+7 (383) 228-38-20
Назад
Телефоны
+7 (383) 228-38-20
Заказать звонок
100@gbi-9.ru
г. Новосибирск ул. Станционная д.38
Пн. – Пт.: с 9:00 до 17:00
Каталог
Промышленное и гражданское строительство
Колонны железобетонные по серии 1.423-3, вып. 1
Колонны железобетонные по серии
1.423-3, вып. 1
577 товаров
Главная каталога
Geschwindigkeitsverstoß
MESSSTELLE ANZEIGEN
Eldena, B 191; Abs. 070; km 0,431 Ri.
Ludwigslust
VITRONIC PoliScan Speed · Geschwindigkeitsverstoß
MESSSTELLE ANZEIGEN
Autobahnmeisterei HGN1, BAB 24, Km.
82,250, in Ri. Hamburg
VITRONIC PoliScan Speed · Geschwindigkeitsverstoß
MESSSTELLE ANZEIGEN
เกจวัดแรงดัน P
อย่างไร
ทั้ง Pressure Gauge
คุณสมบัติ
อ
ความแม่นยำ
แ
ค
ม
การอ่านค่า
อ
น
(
● ● ● ● ● ● ●
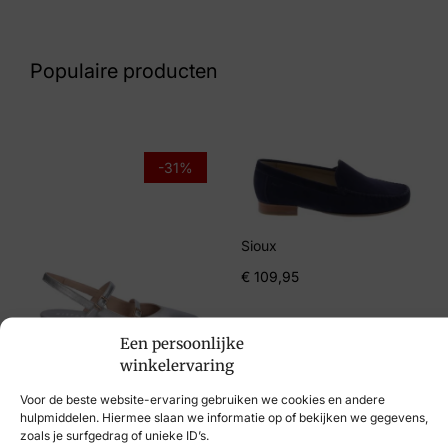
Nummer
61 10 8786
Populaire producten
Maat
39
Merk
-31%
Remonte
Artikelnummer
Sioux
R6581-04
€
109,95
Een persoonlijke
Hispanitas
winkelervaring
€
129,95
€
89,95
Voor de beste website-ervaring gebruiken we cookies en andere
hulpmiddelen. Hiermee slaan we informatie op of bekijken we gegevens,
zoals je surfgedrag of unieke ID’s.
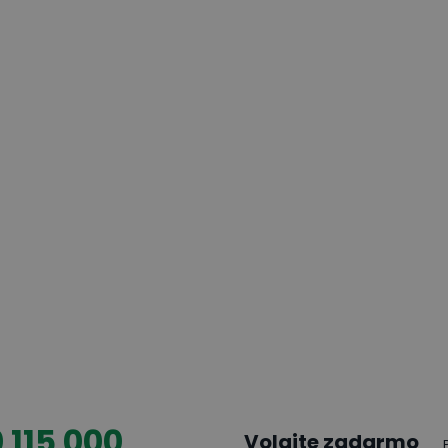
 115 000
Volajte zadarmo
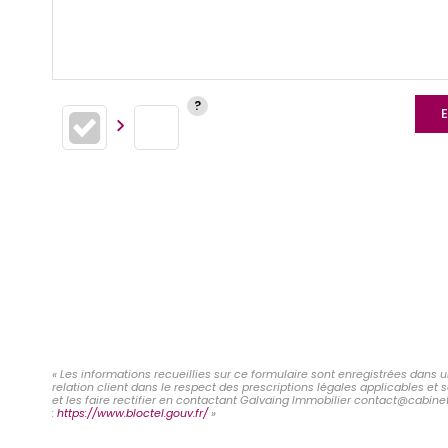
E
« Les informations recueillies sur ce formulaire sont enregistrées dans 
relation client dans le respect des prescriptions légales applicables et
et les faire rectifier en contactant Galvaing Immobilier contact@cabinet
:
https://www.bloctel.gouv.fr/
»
● ● ● ● ● ● ●
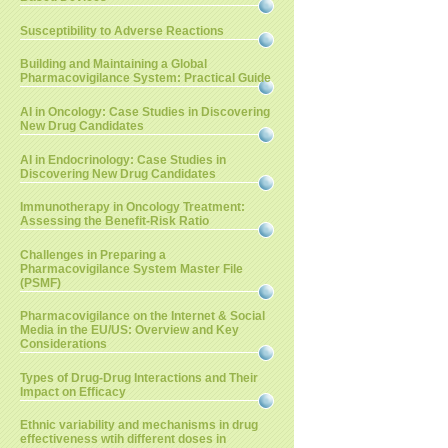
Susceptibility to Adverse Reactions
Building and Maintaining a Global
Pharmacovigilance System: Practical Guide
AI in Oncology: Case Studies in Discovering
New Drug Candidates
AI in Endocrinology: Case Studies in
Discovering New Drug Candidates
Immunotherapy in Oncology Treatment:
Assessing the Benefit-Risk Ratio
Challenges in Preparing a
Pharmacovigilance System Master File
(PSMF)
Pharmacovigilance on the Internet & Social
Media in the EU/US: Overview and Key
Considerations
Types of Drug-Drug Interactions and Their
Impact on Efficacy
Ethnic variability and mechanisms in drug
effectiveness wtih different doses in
● ● ● ● ● ● ●
Using the listing above, return word for word each line from the one that has "Pharmacovigilance on the Internet & Social" through the one that has "effectiveness wtih different doses in", and no line outside that range.

Pharmacovigilance on the Internet & Social
Media in the EU/US: Overview and Key
Considerations
Types of Drug-Drug Interactions and Their
Impact on Efficacy
Ethnic variability and mechanisms in drug
effectiveness wtih different doses in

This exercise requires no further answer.